Il y a quelques jours je suis allé boire un café dans le hall de la gare du Train express régional de Dakar. Ce lieu fabuleux m’a reconnecté aux souvenirs de mon enfance. Nous retrouvions mon père à la gare pour rentrer avec le Petit Train bleu, devenu dans les années 2000 Petit train de banlieue, qui nous faisait quitter les lumières de la ville pour nous replonger dans le noir de nos quartiers. Des décennies après, la gare m’est restée familière, comme si je ne l’avais quittée qu’un moment, le temps d’une rapide rénovation. Dans le hall, j’ai aperçu, à quai, les rames du Ter, serpent métallique objet de fantasmes, de controverses, d’anathèmes et d’auto-glorification. Ce train, symbole de la «vision pharaonique» d’un homme pour les uns et preuve de la gabegie pour les autres, est là. C’est sa présence que je constate, il ne m’inspire aucun autre sentiment. Ses passagers voient défiler en moins d’une heure les quatorze gares qui lient Dakar à sa petite sœur Diamniadio. Le bruit des machines des rames qui traversent Pikine, Thiaroye, Yeumbeul, Keur Massar, ces quartiers de mon enfance, ne va pas masquer les souffrances quotidiennes des gens. Mais il va sans doute renforcer leur foi en l’avenir et en Dieu. Car le train est le messager des bonnes nouvelles.
Mon père conduisait des trains. Il était un simple travailleur, mais aussi le héros de mon enfance, qui domptait la bête métallique et tenait ainsi entre ses mains le destin de centaines de passagers entassés dans des wagons sur les rails du pays de mon enfance.

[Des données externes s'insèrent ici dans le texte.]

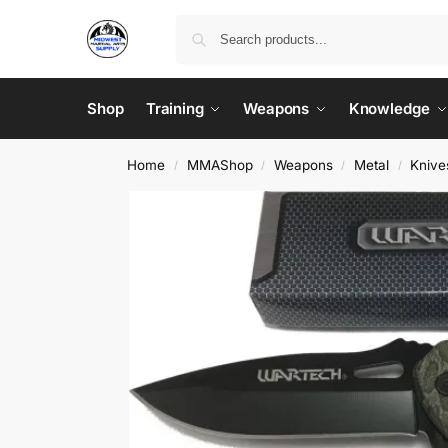
Shop
Training
Weapons
Knowledge
Home
MMAShop
Weapons
Metal
Knive
/
/
/
/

Dans son uniforme bleu, il était ce berger ferroviaire des âmes qui allaient et venaient entre les villes sénégalaises. Il permettait de créer du lien et était ainsi un trait d’union entre les hommes et les femmes qui voyageaient et leurs diverses terres de vie et d’activité. J’ai une fascination absolue pour le train, qui reste mon moyen de locomotion préféré, et pour les hommes qui en tiennent la mécanique et composent la poésie du mouvement : mécaniciens, aiguilleurs, chefs de gare, guichetiers, contrôleurs…
Tonton Faye aussi conduisait des trains. Le sabotage des Chemins de fer du Sénégal l’a mis sur les routes de ceux qui errent les matins sans destination fixe. Lui, qui discourait des heures durant sur les valeurs de travail, d’effort, du culte du dépassement de soi. Ses garçons, comme des millions de filles et fils des quartiers de mon enfance, n’ont hérité d’aucun bien matériel, ils n’ont reçu comme legs, pour affronter les rudesses de la vie, qu’une conscience du manque qu’il faut combler. Ils ont aussi recueilli, enveloppé dans un épais foulard de pudeur, le silence. Celui qui est le décor précieux dans l’observation des vanités et des bavardages sans fin des hommes. Ce silence, qui cache les meurtrissures de l’âme devant les frustrations et les humiliations que subissent des âmes à la marge. Ce silence est résistance.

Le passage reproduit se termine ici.